BEGIN Record excerpts

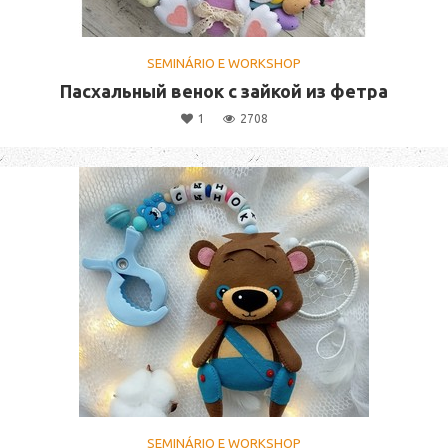
SEMINÁRIO E WORKSHOP
Пасхальный венок с зайкой из фетра
1
2708
SEMINÁRIO E WORKSHOP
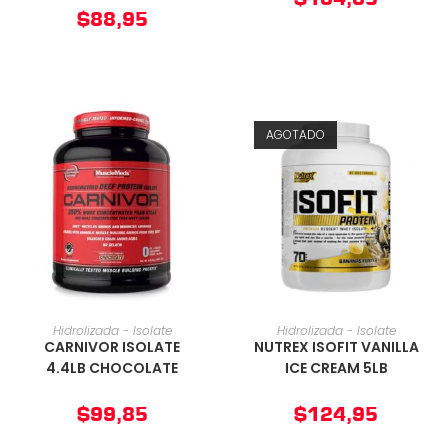
$
88,95
AGOTADO
AÑADIR AL CARRITO
AÑADIR AL CARRITO
Hidrolizada - Isolate
Hidrolizada - Isolate
CARNIVOR ISOLATE
NUTREX ISOFIT VANILLA
4.4LB CHOCOLATE
ICE CREAM 5LB
$
99,85
$
124,95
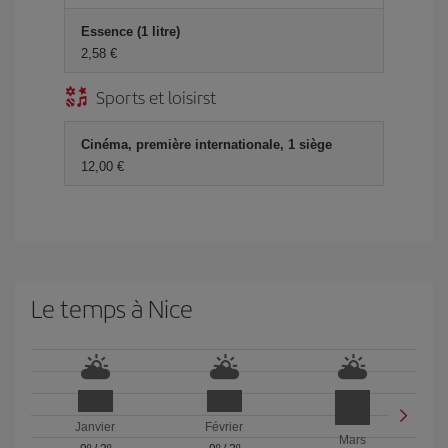
Essence (1 litre)
2,58 €
Sports et loisirst
Cinéma, première internationale, 1 siège
12,00 €
Le temps à Nice
Janvier
Février
Mars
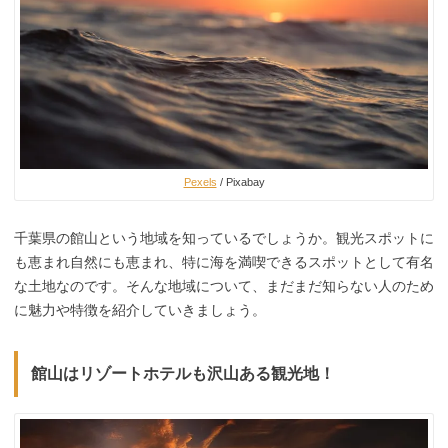
Pexels
/ Pixabay
千葉県の館山という地域を知っているでしょうか。観光スポットに
も恵まれ自然にも恵まれ、特に海を満喫できるスポットとして有名
な土地なのです。そんな地域について、まだまだ知らない人のため
に魅力や特徴を紹介していきましょう。
館山はリゾートホテルも沢山ある観光地！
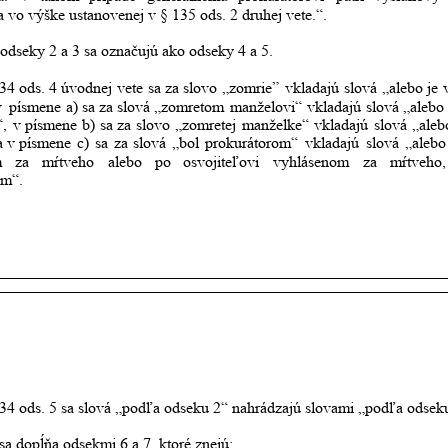
a vo výške ustanovenej v § 135 ods. 2 druhej vete.“.
 odseky 2 a 3 sa označujú ako odseky 4 a 5.
34
ods.
4
úvodnej
vete
sa
za
slovo
„zomrie”
vkladajú
slová
„alebo
je
 
písmene
a)
sa
za
slová
„zomretom
manželovi“
vkladajú
slová
„alebo
,
v písmene
b)
sa
za
slovo
„zomretej
manželke“
vkladajú
slová
„aleb
a v písmene
c)
sa
za
slová
„bol
prokurátorom“
vkladajú
slová
„alebo
m
za
mŕtveho
alebo
po
osvojiteľovi
vyhlásenom
za
mŕtveho,
om“.
34 ods. 5 sa slová „podľa odseku 2“ nahrádzajú slovami „podľa odsek
sa dopĺňa odsekmi 6 a 7, ktoré znejú:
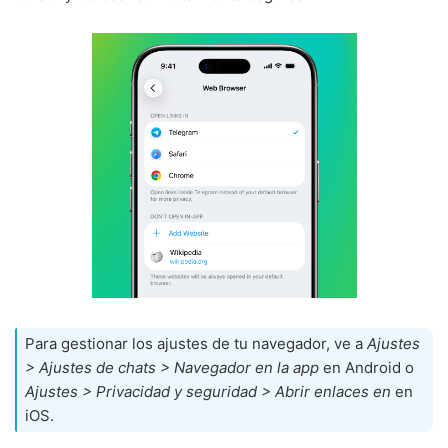
Para gestionar los ajustes de tu navegador, ve a
Ajustes
> Ajustes de chats > Navegador en la app
en Android o
Ajustes > Privacidad y seguridad > Abrir enlaces en
en
iOS.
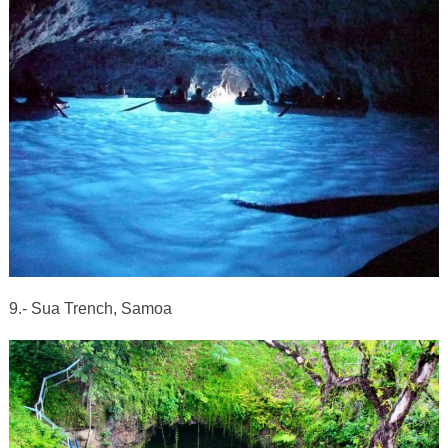
9.- Sua Trench, Samoa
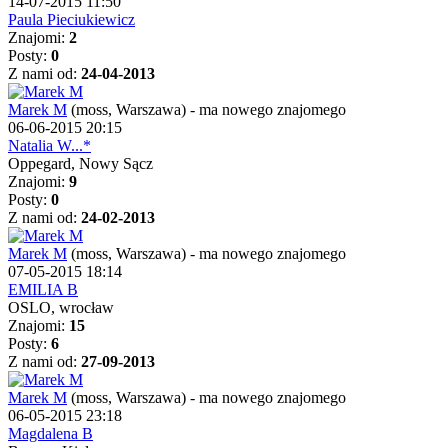
14-07-2015 11:50
Paula Pieciukiewicz
Znajomi:
2
Posty:
0
Z nami od:
24-04-2013
Marek M
(moss, Warszawa)
-
ma nowego znajomego
06-06-2015 20:15
Natalia W...*
Oppegard, Nowy Sącz
Znajomi:
9
Posty:
0
Z nami od:
24-02-2013
Marek M
(moss, Warszawa)
-
ma nowego znajomego
07-05-2015 18:14
EMILIA B
OSLO, wrocław
Znajomi:
15
Posty:
6
Z nami od:
27-09-2013
Marek M
(moss, Warszawa)
-
ma nowego znajomego
06-05-2015 23:18
Magdalena B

END Record excerpts

▸ **Exercise objective**: Leave the pictures out, and please copy only the lines from the one with "千葉県の館山という地域を知っているでしょうか。観光スポットに" through the end of the listing.

▸ **Written response**:
千葉県の館山という地域を知っているでしょうか。観光スポットに
も恵まれ自然にも恵まれ、特に海を満喫できるスポットとして有名
な土地なのです。そんな地域について、まだまだ知らない人のため
に魅力や特徴を紹介していきましょう。
館山はリゾートホテルも沢山ある観光地！
a vo výške ustanovenej v § 135 ods. 2 druhej vete.“.
 odseky 2 a 3 sa označujú ako odseky 4 a 5.
34
ods.
4
úvodnej
vete
sa
za
slovo
„zomrie”
vkladajú
slová
„alebo
je
 
písmene
a)
sa
za
slová
„zomretom
manželovi“
vkladajú
slová
„alebo
,
v písmene
b)
sa
za
slovo
„zomretej
manželke“
vkladajú
slová
„aleb
a v písmene
c)
sa
za
slová
„bol
prokurátorom“
vkladajú
slová
„alebo
m
za
mŕtveho
alebo
po
osvojiteľovi
vyhlásenom
za
mŕtveho,
om“.
34 ods. 5 sa slová „podľa odseku 2“ nahrádzajú slovami „podľa odsek
sa dopĺňa odsekmi 6 a 7, ktoré znejú:
Para gestionar los ajustes de tu navegador, ve a
Ajustes
> Ajustes de chats > Navegador en la app
en Android o
Ajustes > Privacidad y seguridad > Abrir enlaces en
en
iOS.
9.- Sua Trench, Samoa
14-07-2015 11:50
Paula Pieciukiewicz
Znajomi:
2
Posty:
0
Z nami od:
24-04-2013
Marek M
(moss, Warszawa)
-
ma nowego znajomego
06-06-2015 20:15
Natalia W...*
Oppegard, Nowy Sącz
Znajomi:
9
Posty:
0
Z nami od:
24-02-2013
Marek M
(moss, Warszawa)
-
ma nowego znajomego
07-05-2015 18:14
EMILIA B
OSLO, wrocław
Znajomi:
15
Posty:
6
Z nami od:
27-09-2013
Marek M
(moss, Warszawa)
-
ma nowego znajomego
06-05-2015 23:18
Magdalena B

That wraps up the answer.